History too provides good reason to be cautious with these proposed policy changes. When in the 1980s, Prime Minister Thatcher reversed the post-war Labour government’s nationalizations, she was dealing with very large, quasi monopolies, with pricing post privatization controlled by regulatory organizations. The stock market soon applied pressure on privatized businesses for acceptable financial return on investment, with downsizing, lean and offshoring becoming common but it probably took the best part of a generation for customer service to rise to the top of performance challenges in organizations like British Gas and British Telephone etc. Fundamentally, these privatized businesses were very large organizations that could potentially benefit from the economic advantage of scale. On the other hand, specialist micro-businesses that might emerge out of the Public Services Reform will probably seriously struggle for competitive advantage. Neoliberals would argue that these micro businesses would benefit from being non-unionized attracting the best resources available in the wider market.

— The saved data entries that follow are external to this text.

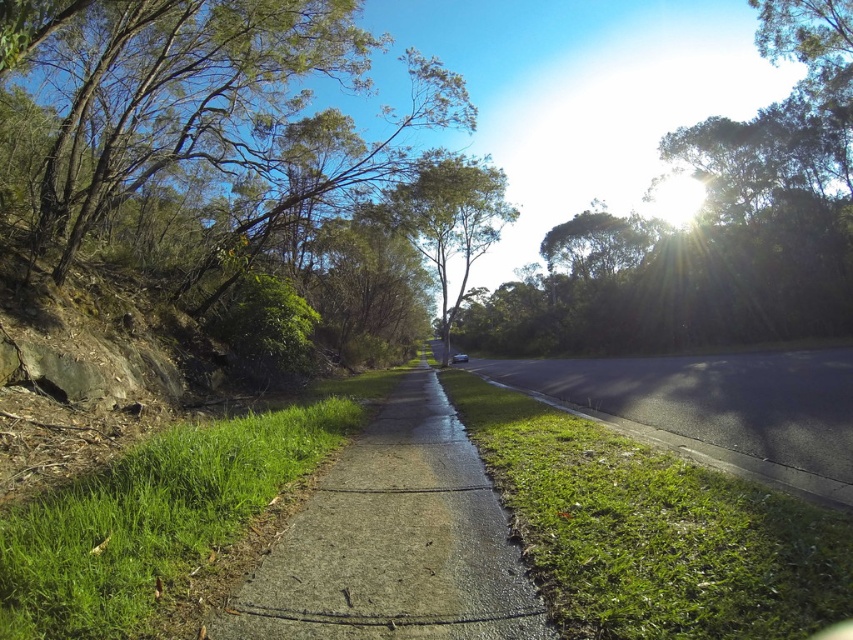 Question: Which object appears closest to the camera in this image?

Choices:
 (A) green leafy tree at center
 (B) green leafy tree at left

Answer: (B)

Question: Which point is farther from the camera taking this photo?

Choices:
 (A) (402, 205)
 (B) (790, 380)

Answer: (A)

Question: Is concrete at center further to camera compared to green grass at lower left?

Choices:
 (A) yes
 (B) no

Answer: (A)

Question: From the image, what is the correct spatial relationship of black asphalt pavement at center in relation to green leafy tree at center?

Choices:
 (A) below
 (B) above

Answer: (A)

Question: Where is green leafy tree at upper center located in relation to green grass at lower left in the image?

Choices:
 (A) right
 (B) left

Answer: (A)

Question: Which of the following is the farthest from the observer?

Choices:
 (A) (225, 198)
 (B) (321, 573)
 (C) (144, 525)
 (D) (641, 401)

Answer: (A) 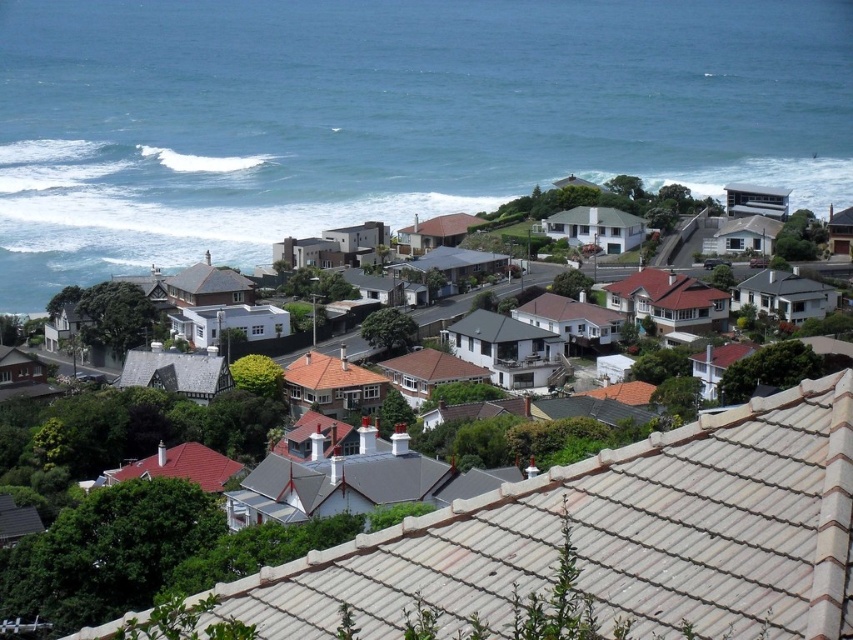 Between blue water at center and white tile houses at center, which one has more height?

blue water at center is taller.

Between blue water at center and white tile houses at center, which one appears on the left side from the viewer's perspective?

white tile houses at center

Who is more forward, (105, 262) or (402, 573)?

Positioned in front is point (402, 573).

The width and height of the screenshot is (853, 640). In order to click on blue water at center in this screenshot , I will do `click(386, 115)`.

For sure, the Coalition Goverment will need help with: (a) policy evaluation and drafting, (b) strategy formulation, and most importantly, (c) delivery of the transformation. Already hard-pressed, down-sized and demoralized, public servants will struggle in this new language. In all probability, the Government will turn to consultants for strategy formulation and possibly policy analysis. However, I would strongly encourage the Government to turn first to Professional Interims for delivery of transformation for the four reasons cited earlier under (12).
By deploying Professional Interims early, I would argue that the Government will:
- Reduce the composite risk of Public Services Transformation
- Validate proposed reforms with independent, non-aligned, business hardened challenge on the important practical decisions, like governance, organization, strategy, pricing regulation, products/services & business mix, quality assurance, customer service, financial control, professionalism etc.
To remind the reader, a Professional Interim Executive is a high impact external resource, usually operating at or near board level on a short-term basis, who utilises extensive proven experience to solve complex problems or deliver solutions to business critical issues fast. Professional Interims diagnose, design, deliver, embed the learning, and then disengage.